Der unter einer Schaffenskrise leidende Comic-Zeichner (Pascal Gréggory) taucht am Grabe seiner Mutter (Alexandra Maria Lara) in seine Teenagervergangenheit, jene schwere Zeit der Pubertät, in der Freud und Leid ein schier unentwirrbares Gefühlsknäuel bilden. Thomas (Léo Legrand) findet zwar Verständnis bei der fürsorglichen Mutter – einfach ergreifend der Gefühlsausbruch des Jungen beim Wäscheaufhängen im Hof -, leidet aber unter der Kälte des Vaters (Jonathan Zaccaï).

Sam Garbarski lässt in einigen Szenen Vergangenheit und Gegenwart nebeneinander einherschreiten, so als könnten sie ohne die Existenz der jeweils anderen nicht existieren. Sie brauchen sich gegenseitig, suchen Stütze, denn weder die Jugend- noch die Erwachsenenzeit des Haupthelden sind glücklich verlaufen. Es herrschte fast immer eine gedrückte Stimmung in der Familie. Das Vertrauen zueinander fehlte einfach zwischen den Ehepartnern, und das übertrug sich auf die Gemütslage der zwei Kinder, Thomas und seine kleinere Schwester Corinne (Laura Moisson).

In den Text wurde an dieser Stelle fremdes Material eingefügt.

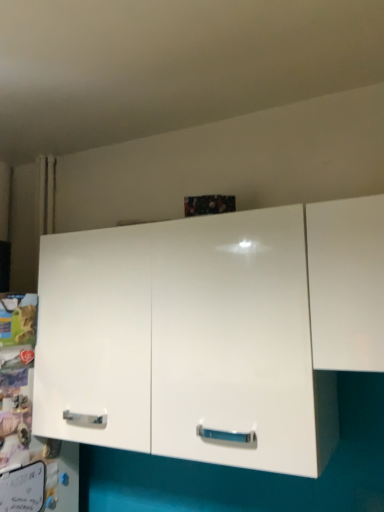 Find the location of a particular element. Image resolution: width=384 pixels, height=512 pixels. white glossy cabinet at center is located at coordinates (186, 341).

In order to face white glossy cabinet at center, should I rotate leftwards or rightwards?

Turn left by 1.990 degrees to look at white glossy cabinet at center.

Measure the distance between point (58, 432) and camera.

A distance of 1.21 meters exists between point (58, 432) and camera.

Describe the element at coordinates (186, 341) in the screenshot. This screenshot has height=512, width=384. I see `white glossy cabinet at center` at that location.

The height and width of the screenshot is (512, 384). I want to click on white glossy cabinet at center, so pos(186,341). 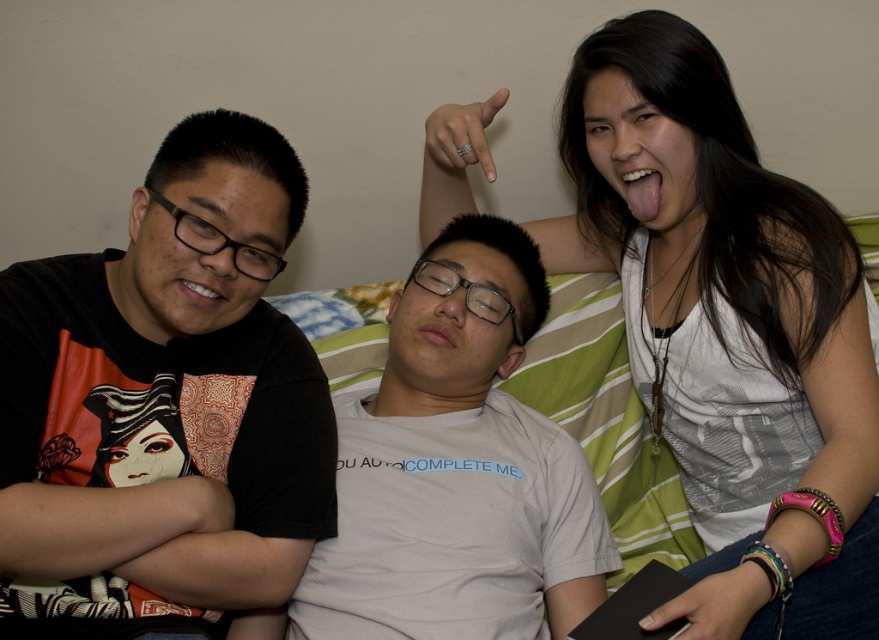 You are taking a photo of two points in the scene. The first point is at coordinates point (282, 502) and the second point is at point (795, 305). Which point is closer to the camera?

Dementsprechend sind auch die Dialoge. Es herrscht ein leiser Grundton im ganzen Film. Eine vertraute Fremde teilt sich nun mal Vertrautheit und Fremde. Und in der Fremde agiert man eben zurückhaltender, da fehlt schon etwas an der heimischen Selbstsicherheit, und wenn die Vertrautheit der zurückfliegenden Gedanken dann auch noch überwiegend bedrückende Bilder transportiert, dann kann ein Film nur so und nicht anders gedreht werden. Wer sich diesen Streifen zu Gemüte führt, gewinnt 90 Minuten Ruhe und – individuell bedingt – vielleicht sogar zusätzliche Kopfbilder aus der eigenen Vergangenheit.